Legal scholars detail SCOTUS’ failures as justices endorse Trump’s behavior without 'explanation'

Legal scholars detail SCOTUS’ failures as justices endorse Trump’s behavior without 'explanation'
U.S. Senator Roger Wicker, R-Miss., meets with Judge Amy Coney Barrett. Barrett was confirmed to the U.S. Supreme Court. (Office of U.S. Sen. Roger Wicker/Wikimedia Commons)
U.S. Senator Roger Wicker, R-Miss., meets with Judge Amy Coney Barrett. Barrett was confirmed to the U.S. Supreme Court. (Office of U.S. Sen. Roger Wicker/Wikimedia Commons)
Trump

Georgetown University Law Professor Steven Vladeck accused the U.S. Supreme Court’s conservative majority of failing to explain itself while it worked to “kick things down the road and avoid unnecessary confrontations" with President Donald Trump.
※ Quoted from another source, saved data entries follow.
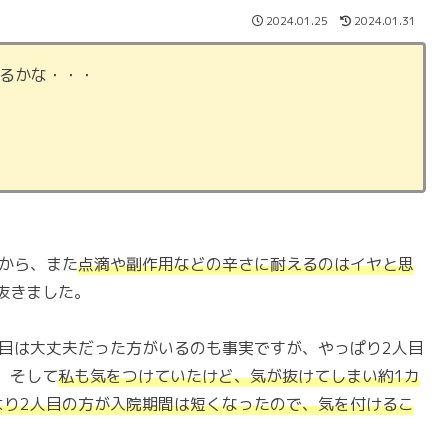
2024.01.25
2024.01.31
あるかな・・・
から、また
点滴や副作用などの辛さに耐えるのはイヤと思
抜きました。
人目は大丈夫だった方がいるのも事実ですが、やっぱり2人目
。そして
私も気をつけていたけど、気が抜けてしまい約1カ
より2人目の方が入院期間は短くなったので、気を付けるこ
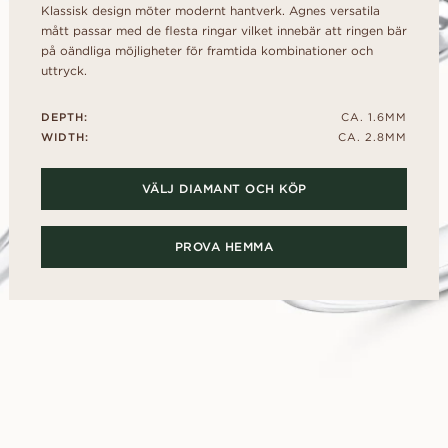
kollektionen
d
al
Hjärta
Klassisk design möter modernt hantverk. Agnes versatila
Fluorescens
FRIA INNAN
mått passar med de flesta ringar vilket innebär att ringen bär
Köpguide
scher
Navett
Diamantcertifikat
på oändliga möjligheter för framtida kombinationer och
Låna en mock-up-ri
Diamantguide
Hur du får din diamant att se
uttryck.
ögonblicket. Välj d
större ut
tillsammans, efter j
Polering av en diamant
DEPTH:
CA. 1.6MM
UPPTÄCK ALLA EDITORIALS
WIDTH:
CA. 2.8MM
VÄLJ DIAMANT OCH KÖP
PROVA HEMMA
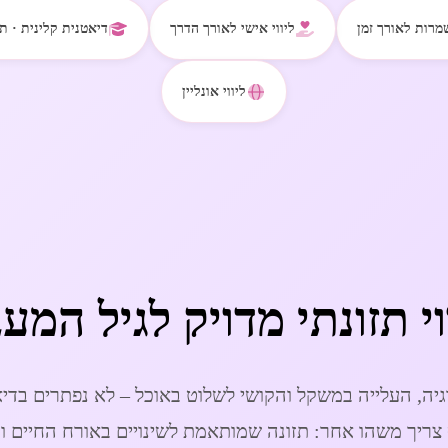
רות לאורך זמן
ליווי אישי לאורך הדרך
דיאטנית קלינית · ת
Video
ליווי אונליין
וי תזונתי מדויק לגיל המע
יה, העלייה במשקל והקושי לשלוט באוכל – לא נפתרים בדיא
 צריך משהו אחר: תזונה שמותאמת לשינויים באורח החיים וב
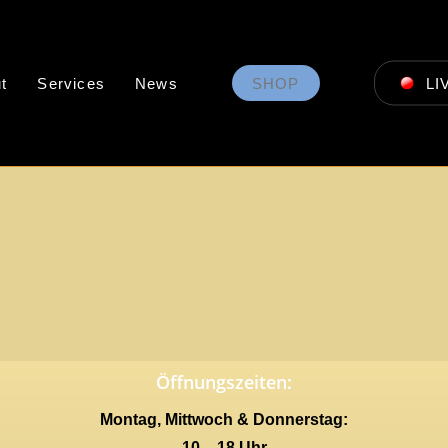
t
Services
News
SHOP
LI
Öffnungszeiten:
Montag, Mittwoch & Donnerstag:
10 – 18 Uhr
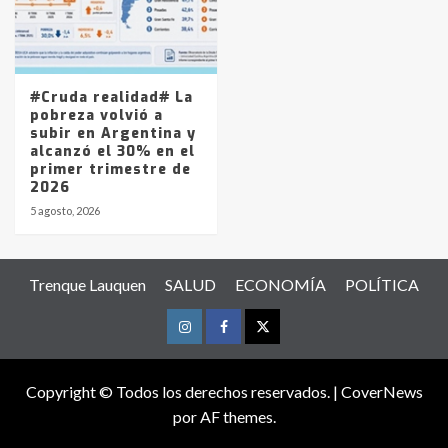
#Cruda realidad# La
pobreza volvió a
subir en Argentina y
alcanzó el 30% en el
primer trimestre de
2026
5 agosto, 2026
Trenque Lauquen
SALUD
ECONOMÍA
POLÍTICA
Instagram
Facebook
Twitter
Copyright © Todos los derechos reservados.
|
CoverNews
por AF themes.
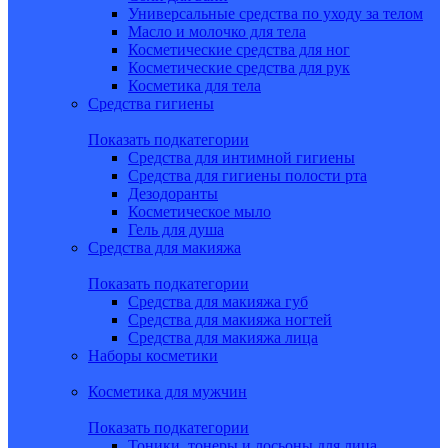
Универсальные средства по уходу за телом
Масло и молочко для тела
Косметические средства для ног
Косметические средства для рук
Косметика для тела
Средства гигиены
Показать подкатегории
Средства для интимной гигиены
Средства для гигиены полости рта
Дезодоранты
Косметическое мыло
Гель для душа
Средства для макияжа
Показать подкатегории
Средства для макияжа губ
Средства для макияжа ногтей
Средства для макияжа лица
Наборы косметики
Косметика для мужчин
Показать подкатегории
Тоники, тонеры и лосьоны для лица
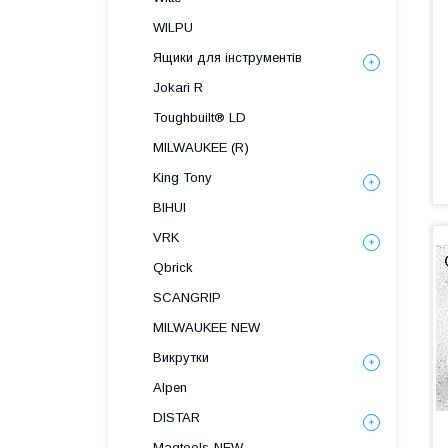
WILPU
Ящики для інструментів
Jokari R
Toughbuilt® LD
MILWAUKEE (R)
King Tony
BIHUI
VRK
Qbrick
SCANGRIP
MILWAUKEE NEW
Викрутки
Alpen
DISTAR
Magtools-NEW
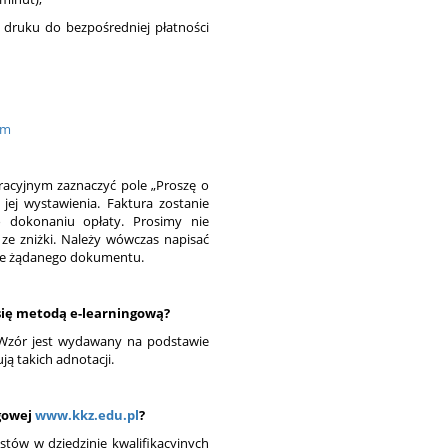
 druku do bezpośredniej płatności
tm
racyjnym zaznaczyć pole „Proszę o
jej wystawienia. Faktura zostanie
 dokonaniu opłaty. Prosimy nie
ze zniżki. Należy wówczas napisać
ie żądanego dokumentu.
 się metodą e-learningową?
. Wzór jest wydawany na podstawie
ą takich adnotacji.
ngowej
www.kkz.edu.pl
?
stów w dziedzinie kwalifikacyjnych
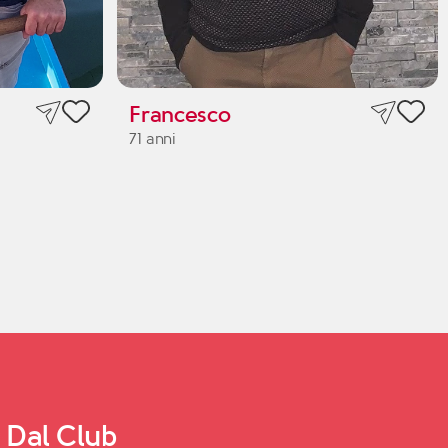
Francesco
71 anni
Dal Club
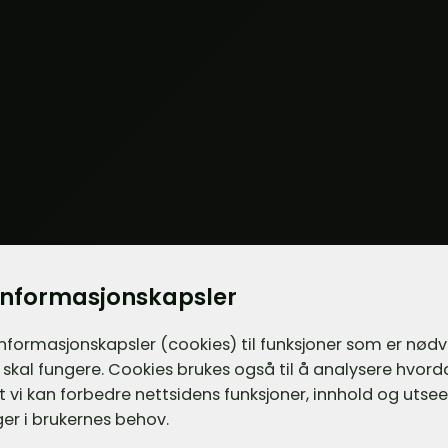
informasjonskapsler
informasjons­kapsler (cookies) til funksjoner som er nød
 skal fungere. Cookies brukes også til å analysere hvor
 at vi kan forbedre nettsidens funksjoner, innhold og utsee
er i brukernes behov.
“I certainly have been unsparing in some of my criticisms of the court. But I guess that betrays my worldview as thinking that these are unprecedented times,” Vladeck said.

Of the 17 rulings the court has delivered on Trump-related emergency applications, exactly one of them has said anything meaningful about the legal validity of the underlying executive-branch actions, Vladeck argued in a conversation with NY Times' writer Kate Shaw and University of Chicago Professor Wiliam Baude. Vladeck said the court’s recent decision on the third-country removals case, in particular, struck him as “one where the court’s (entirely unexplained) grant of emergency relief gives … the appearance of acquiescing in the government’s defiance of the district court.”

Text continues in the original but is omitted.